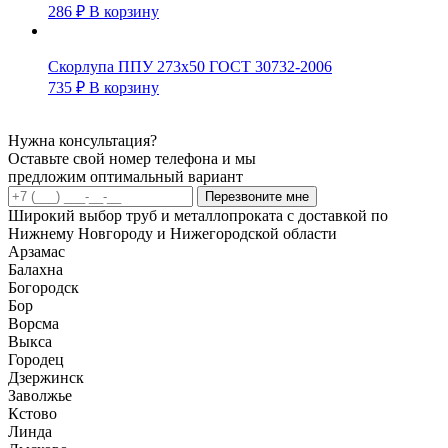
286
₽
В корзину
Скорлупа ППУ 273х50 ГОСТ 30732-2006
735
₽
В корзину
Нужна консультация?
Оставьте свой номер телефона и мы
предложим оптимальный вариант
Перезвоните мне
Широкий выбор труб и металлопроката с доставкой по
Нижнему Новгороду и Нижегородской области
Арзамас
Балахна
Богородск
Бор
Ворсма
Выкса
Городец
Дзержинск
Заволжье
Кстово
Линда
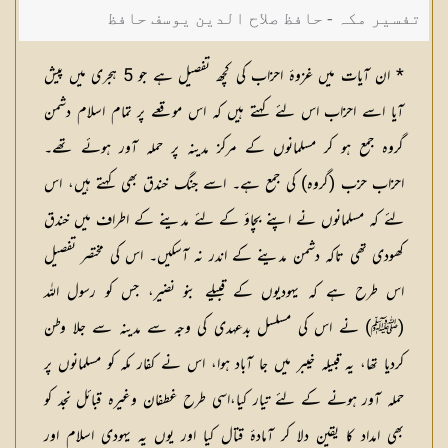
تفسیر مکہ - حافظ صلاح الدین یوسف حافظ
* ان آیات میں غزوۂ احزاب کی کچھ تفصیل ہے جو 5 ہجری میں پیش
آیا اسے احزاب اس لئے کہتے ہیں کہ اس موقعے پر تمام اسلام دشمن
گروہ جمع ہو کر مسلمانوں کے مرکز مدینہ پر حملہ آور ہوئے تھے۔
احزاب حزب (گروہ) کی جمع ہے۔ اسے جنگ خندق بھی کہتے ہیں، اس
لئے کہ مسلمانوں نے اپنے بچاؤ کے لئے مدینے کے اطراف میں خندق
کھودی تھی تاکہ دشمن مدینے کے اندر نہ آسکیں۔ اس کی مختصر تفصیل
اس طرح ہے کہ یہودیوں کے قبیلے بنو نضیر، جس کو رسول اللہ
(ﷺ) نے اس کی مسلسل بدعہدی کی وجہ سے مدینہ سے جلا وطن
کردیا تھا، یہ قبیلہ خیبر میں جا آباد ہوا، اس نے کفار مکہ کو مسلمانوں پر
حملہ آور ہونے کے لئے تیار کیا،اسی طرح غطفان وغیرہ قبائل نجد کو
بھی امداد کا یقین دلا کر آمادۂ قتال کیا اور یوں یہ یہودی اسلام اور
──────
* Exercise *
Retype the records in full. Do not carry over the images.

* Task answer *
286
₽
В корзину
Скорлупа ППУ 273х50 ГОСТ 30732-2006
735
₽
В корзину
Нужна консультация?
Оставьте свой номер телефона и мы
предложим оптимальный вариант
Перезвоните мне
Широкий выбор труб и металлопроката с доставкой по
Нижнему Новгороду и Нижегородской области
Арзамас
Балахна
Богородск
Бор
Ворсма
Выкса
Городец
Дзержинск
Заволжье
Кстово
Линда
تفسیر مکہ - حافظ صلاح الدین یوسف حافظ
* ان آیات میں غزوۂ احزاب کی کچھ تفصیل ہے جو 5 ہجری میں پیش
آیا اسے احزاب اس لئے کہتے ہیں کہ اس موقعے پر تمام اسلام دشمن
گروہ جمع ہو کر مسلمانوں کے مرکز مدینہ پر حملہ آور ہوئے تھے۔
احزاب حزب (گروہ) کی جمع ہے۔ اسے جنگ خندق بھی کہتے ہیں، اس
لئے کہ مسلمانوں نے اپنے بچاؤ کے لئے مدینے کے اطراف میں خندق
کھودی تھی تاکہ دشمن مدینے کے اندر نہ آسکیں۔ اس کی مختصر تفصیل
اس طرح ہے کہ یہودیوں کے قبیلے بنو نضیر، جس کو رسول اللہ
(ﷺ) نے اس کی مسلسل بدعہدی کی وجہ سے مدینہ سے جلا وطن
کردیا تھا، یہ قبیلہ خیبر میں جا آباد ہوا، اس نے کفار مکہ کو مسلمانوں پر
حملہ آور ہونے کے لئے تیار کیا،اسی طرح غطفان وغیرہ قبائل نجد کو
بھی امداد کا یقین دلا کر آمادۂ قتال کیا اور یوں یہ یہودی اسلام اور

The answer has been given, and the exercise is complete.